*What you are asked to do:* Number of lines with the string "pueblos" in the entries below: report it, and nothing besides.

*Transcribed page contents:*
= Beginning of Section =
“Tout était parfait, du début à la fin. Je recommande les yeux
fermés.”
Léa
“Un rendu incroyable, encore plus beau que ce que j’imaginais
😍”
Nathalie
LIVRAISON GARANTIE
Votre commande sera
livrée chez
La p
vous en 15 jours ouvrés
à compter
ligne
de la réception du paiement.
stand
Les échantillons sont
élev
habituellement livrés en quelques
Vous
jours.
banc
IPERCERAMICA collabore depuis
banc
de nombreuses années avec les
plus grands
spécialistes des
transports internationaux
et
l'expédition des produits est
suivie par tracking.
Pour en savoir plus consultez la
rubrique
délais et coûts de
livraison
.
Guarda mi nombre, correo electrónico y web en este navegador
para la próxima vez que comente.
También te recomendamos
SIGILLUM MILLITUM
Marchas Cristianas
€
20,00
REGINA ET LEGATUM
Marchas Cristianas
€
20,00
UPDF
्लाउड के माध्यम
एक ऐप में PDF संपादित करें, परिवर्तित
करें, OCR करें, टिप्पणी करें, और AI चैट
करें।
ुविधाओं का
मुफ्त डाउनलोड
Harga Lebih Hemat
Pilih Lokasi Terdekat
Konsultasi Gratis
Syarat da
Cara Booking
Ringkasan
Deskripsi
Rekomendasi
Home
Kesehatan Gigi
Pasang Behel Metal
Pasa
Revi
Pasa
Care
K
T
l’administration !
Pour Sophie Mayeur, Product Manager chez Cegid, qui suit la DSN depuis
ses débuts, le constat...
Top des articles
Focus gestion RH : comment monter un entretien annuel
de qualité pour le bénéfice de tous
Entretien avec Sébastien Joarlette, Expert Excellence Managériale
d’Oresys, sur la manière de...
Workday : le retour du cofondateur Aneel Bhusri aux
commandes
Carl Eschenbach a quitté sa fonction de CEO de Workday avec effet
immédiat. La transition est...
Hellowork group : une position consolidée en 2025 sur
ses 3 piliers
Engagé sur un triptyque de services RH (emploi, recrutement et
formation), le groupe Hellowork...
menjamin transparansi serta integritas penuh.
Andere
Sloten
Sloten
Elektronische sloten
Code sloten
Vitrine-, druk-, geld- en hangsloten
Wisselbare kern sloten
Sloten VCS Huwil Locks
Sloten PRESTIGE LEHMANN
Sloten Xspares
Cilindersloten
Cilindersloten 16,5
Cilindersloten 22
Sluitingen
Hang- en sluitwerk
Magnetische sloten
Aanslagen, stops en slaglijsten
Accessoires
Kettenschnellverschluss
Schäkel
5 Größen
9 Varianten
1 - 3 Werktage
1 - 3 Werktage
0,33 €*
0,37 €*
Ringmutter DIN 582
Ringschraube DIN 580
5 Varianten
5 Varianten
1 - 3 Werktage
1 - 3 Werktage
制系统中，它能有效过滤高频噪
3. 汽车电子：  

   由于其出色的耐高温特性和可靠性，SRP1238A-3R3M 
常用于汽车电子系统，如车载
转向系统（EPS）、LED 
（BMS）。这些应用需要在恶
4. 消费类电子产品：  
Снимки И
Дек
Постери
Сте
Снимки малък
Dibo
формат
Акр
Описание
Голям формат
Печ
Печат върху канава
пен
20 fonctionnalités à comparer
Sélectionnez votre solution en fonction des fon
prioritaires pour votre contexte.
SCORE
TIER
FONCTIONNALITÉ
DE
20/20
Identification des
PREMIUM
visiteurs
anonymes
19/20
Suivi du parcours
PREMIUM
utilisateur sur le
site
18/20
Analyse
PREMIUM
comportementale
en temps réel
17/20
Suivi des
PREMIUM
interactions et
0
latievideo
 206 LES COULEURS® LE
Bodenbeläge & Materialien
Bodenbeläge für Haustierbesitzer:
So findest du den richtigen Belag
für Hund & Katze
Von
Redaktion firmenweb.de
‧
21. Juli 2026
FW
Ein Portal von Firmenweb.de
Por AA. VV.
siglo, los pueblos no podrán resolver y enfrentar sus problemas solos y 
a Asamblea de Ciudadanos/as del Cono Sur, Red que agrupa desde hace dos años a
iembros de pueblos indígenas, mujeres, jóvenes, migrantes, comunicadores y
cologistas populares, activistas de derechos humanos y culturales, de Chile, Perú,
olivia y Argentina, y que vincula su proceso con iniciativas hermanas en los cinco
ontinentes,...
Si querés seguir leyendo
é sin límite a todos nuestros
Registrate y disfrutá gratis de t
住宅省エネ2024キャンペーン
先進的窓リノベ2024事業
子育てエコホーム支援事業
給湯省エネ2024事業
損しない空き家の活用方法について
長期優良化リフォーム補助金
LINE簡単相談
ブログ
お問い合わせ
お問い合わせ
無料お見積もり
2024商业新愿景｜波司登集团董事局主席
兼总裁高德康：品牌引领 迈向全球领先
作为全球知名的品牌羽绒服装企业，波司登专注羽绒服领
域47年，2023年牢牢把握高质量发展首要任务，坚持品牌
= End of Section =
*Answer to the problem:* 2